:: WHAT TO DO ::
Go through the records below and set each one down exactly, leaving out any pictures.

:: DATA FOR THE TASK ::
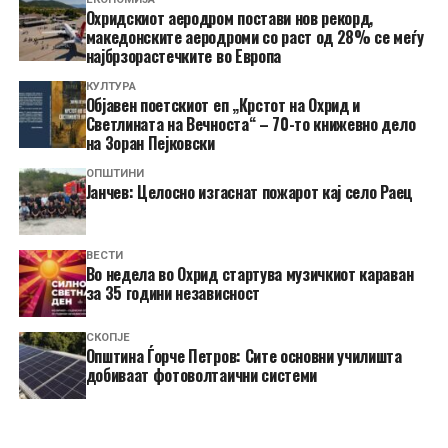
Охридскиот аеродром постави нов рекорд,
македонските аеродроми со раст од 28% се меѓу
најбрзорастечките во Европа
КУЛТУРА
Објавен поетскиот еп „Крстот на Охрид и
Светлината на Вечноста“ – 70-то книжевно дело
на Зоран Пејковски
ОПШТИНИ
Јанчев: Целосно изгаснат пожарот кај село Раец
ВЕСТИ
Во недела во Охрид стартува музичкиот караван
за 35 години независност
СКОПЈЕ
Општина Ѓорче Петров: Сите основни училишта
добиваат фотоволтаични системи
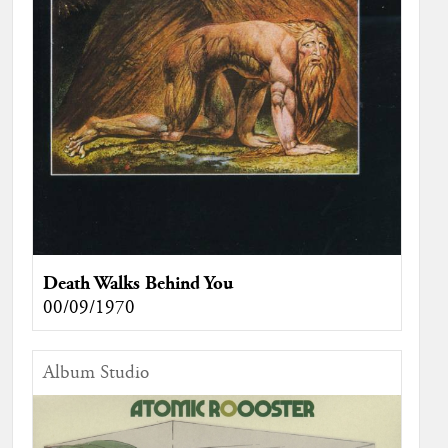
Death Walks Behind You
00/09/1970
Album Studio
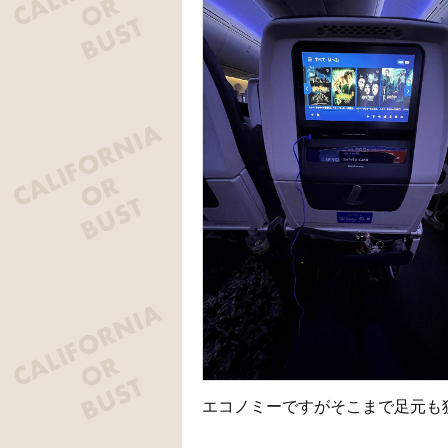
エコノミーですがそこまで足元も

:: SOLUTION ::
Охридскиот аеродром постави нов рекорд,
македонските аеродроми со раст од 28% се меѓу
најбрзорастечките во Европа
КУЛТУРА
Објавен поетскиот еп „Крстот на Охрид и
Светлината на Вечноста“ – 70-то книжевно дело
на Зоран Пејковски
ОПШТИНИ
Јанчев: Целосно изгаснат пожарот кај село Раец
ВЕСТИ
Во недела во Охрид стартува музичкиот караван
за 35 години независност
СКОПЈЕ
Општина Ѓорче Петров: Сите основни училишта
добиваат фотоволтаични системи
Death Walks Behind You
00/09/1970
Album Studio
エコノミーですがそこまで足元も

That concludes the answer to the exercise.